When the pandemic hit, our social and personal lives were turned upside down. Man is a social animal; the concept of society and the need for companionship was ingrained in our DNA long before we knew what the word social, DNA, company or even words meant.
Some would argue that even during the pandemic we could, for all intents and purposes, meet another person. The only thing lacking was physical contact, or so we thought.
Although physical contact was a significant barrier, let’s not say that it was the only one. At the end of the day, even after all the video calls and conference meetings, people still went to bed alone and woke up alone in the mornings. These little things tend to take a toll on a person after a while.
We’re not talking about the mental toll, although it is still an issue to be addressed and discussed. We’re talking about people’s social skills and how they’ve taken a big hit when they were not used. Even the people considered outgoing and extroverted came out of the pandemic a little bit nervous and out-of-sorts.

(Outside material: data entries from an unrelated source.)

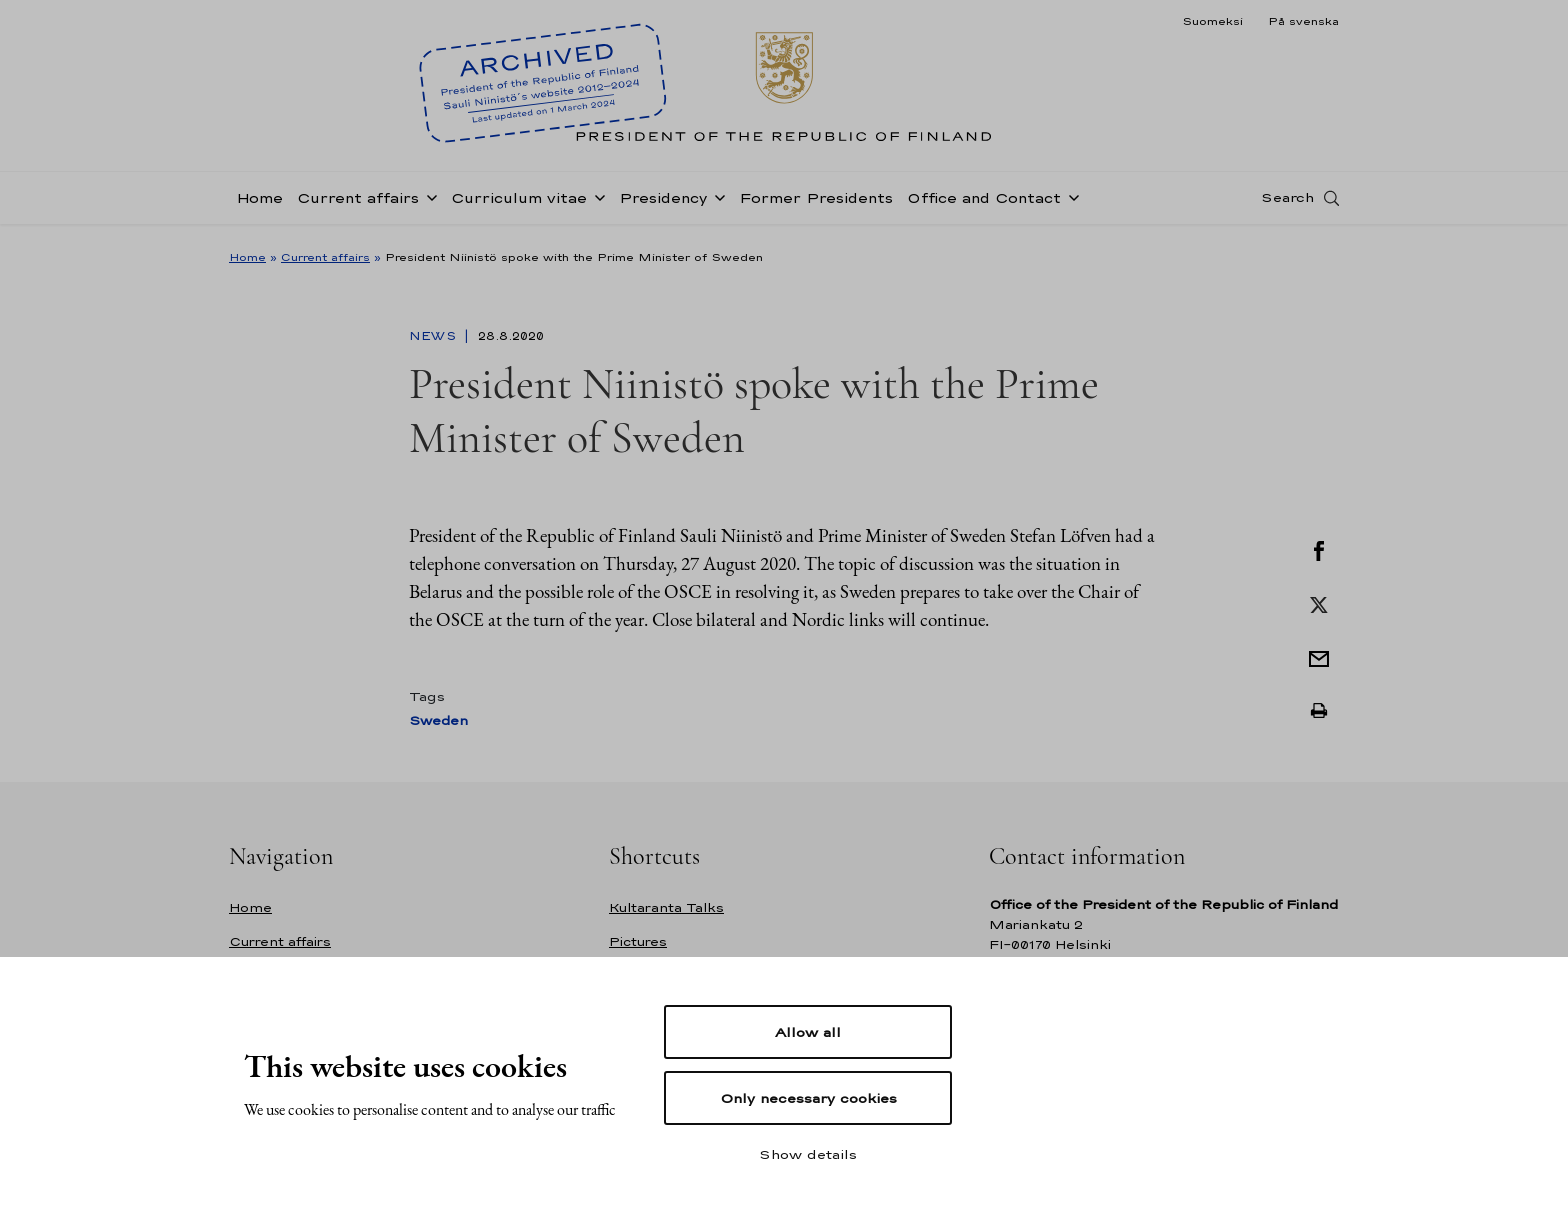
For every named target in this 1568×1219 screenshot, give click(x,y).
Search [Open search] (1287, 203)
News (434, 336)
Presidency (663, 203)
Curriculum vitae (519, 203)
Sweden (438, 720)
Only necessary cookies (808, 1098)
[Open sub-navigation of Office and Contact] (1070, 202)
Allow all (808, 1032)
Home (259, 203)
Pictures (638, 941)
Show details (808, 1154)
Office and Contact (984, 203)
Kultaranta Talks (666, 907)
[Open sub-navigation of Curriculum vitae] (596, 202)
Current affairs (358, 203)
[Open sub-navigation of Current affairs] (428, 202)
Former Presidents (816, 203)
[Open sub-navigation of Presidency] (716, 202)
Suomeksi (1212, 21)
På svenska (1303, 21)
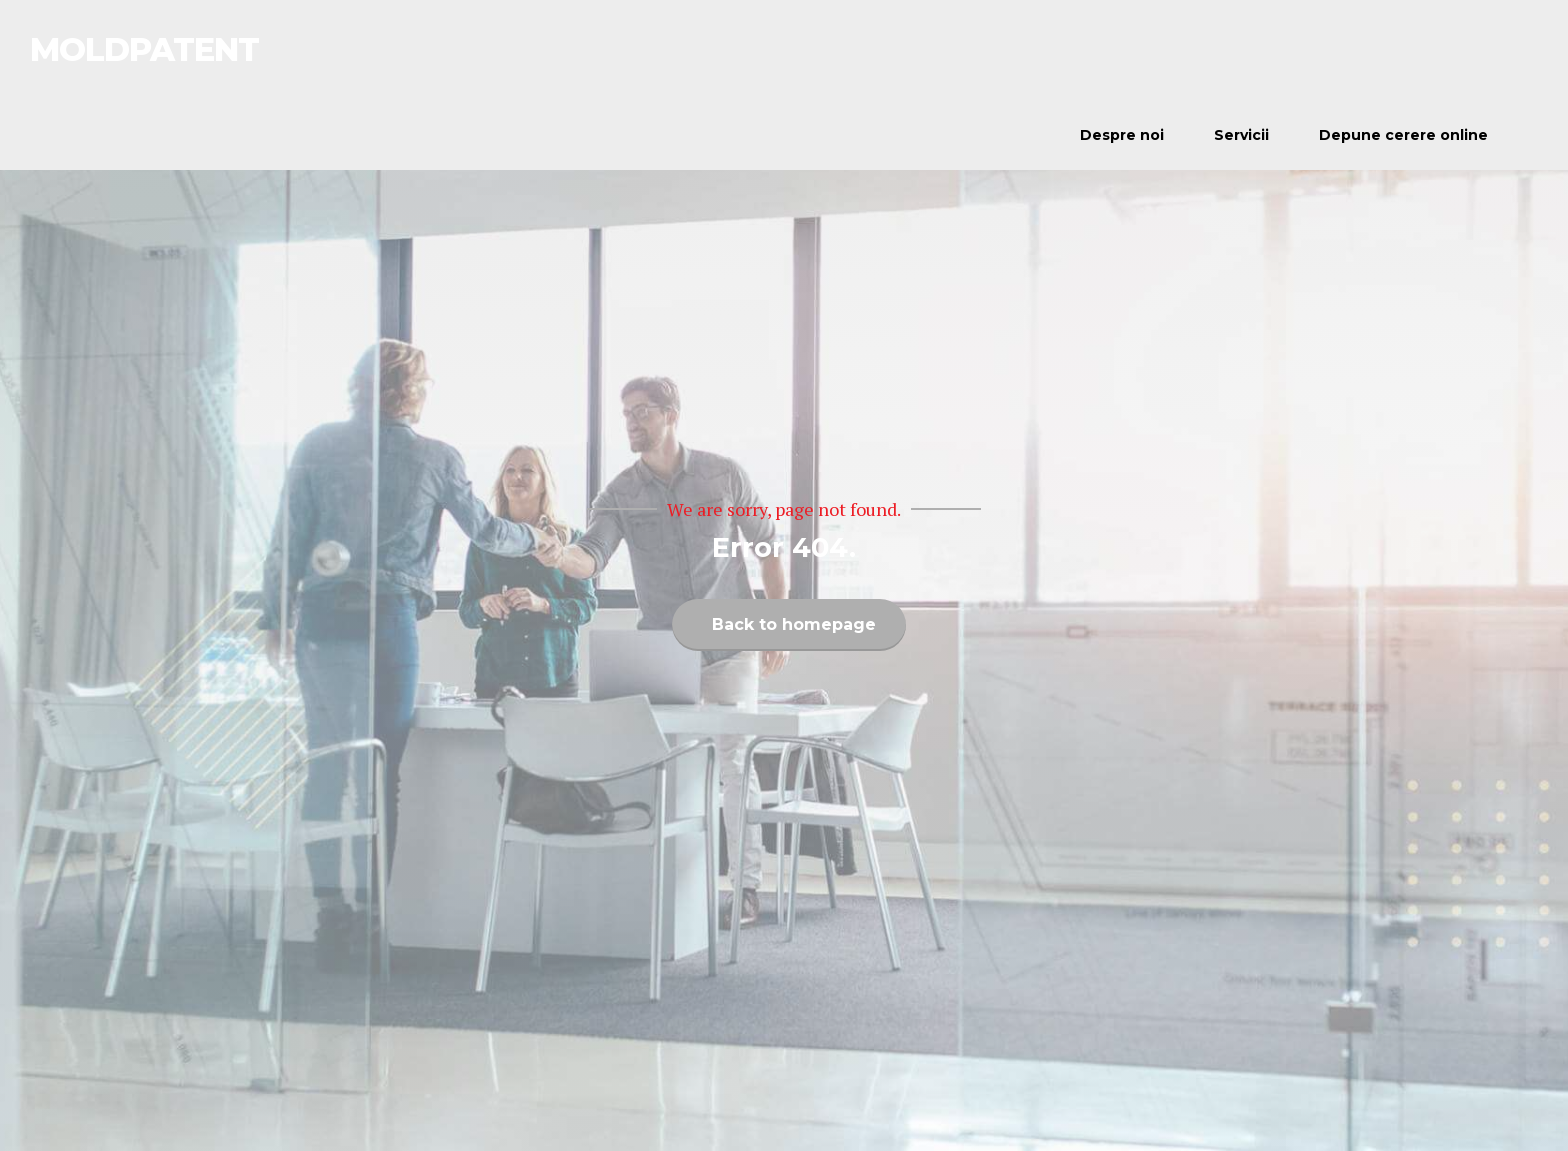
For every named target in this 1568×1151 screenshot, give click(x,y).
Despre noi (1122, 135)
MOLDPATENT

So, to help people who have lost touch with their stellar social skills, today we’ll discuss how to respond to the phrase nice to hear from you depending on the relationship between the two of you and many other deciding factors.
165+ Nice to Hear from You Reply
There are hundreds of ways to respond to a simple phrase, but there are many deciding factors to consider here. What was their tone when they said that to you? Did it seem sarcastic? Moreover, it also depends highly on how you feel about that phrase and the person saying it. Are they one of your good friends? Or is it someone that you dislike? How did you feel about reaching out to them again?
More importantly, do you want to meet them again? If yes, do you want to be the one to initiate the next step, or do you want them to do it? If you want them to do it, do you think they need to be told that, or will they get the hint themselves?
Don’t worry; we won’t hang you out to dry. In this section, we’ll talk about specific responses that you can use to ensure that you’re in control of the conversation and can communicate your thoughts without feeling at a loss of words.
“It was nice to hear from you, too!”
This response is best for a professional or a polite meeting. Simply returning the phrase with just the tiniest bit of enthusiasm ensures that you don’t appear overeager or rude.
“Aw, thank you for saying that!”
You can respond with this when you feel like being cautious. Anyone will be able to see here that your experience was not as pleasant as theirs. However, you made a choice here to be polite and accept their compliment graciously. Any intelligent person will take the hint here and won’t press the matter anymore.
One-worded statements, in general, are not the most engaging or warming responses. If you’re choosing to send one of these their way, remember that they will catch the hint you’re giving them. In simple words, the lack of enthusiasm and vocabulary used here will show them that not only did you not enjoy this meeting, but you also won’t particularly be looking forward to the next one.
“It was great to hear from you, too. Let’s stay in touch.”
“It was great to hear from you, too. Let’s do this again sometime.”
These responses were for when you enjoyed their company, in which case you can seal the next meeting before this one’s finished. But saying either of these will make the other person think that you enjoyed their company, so be careful not to mislead them.
However, keep in mind that you haven’t done anything yet except show them that you want to do it again. You haven’t given any specifics about whose court the ball is in, so neither one of you are under the obligation to hit the other one up.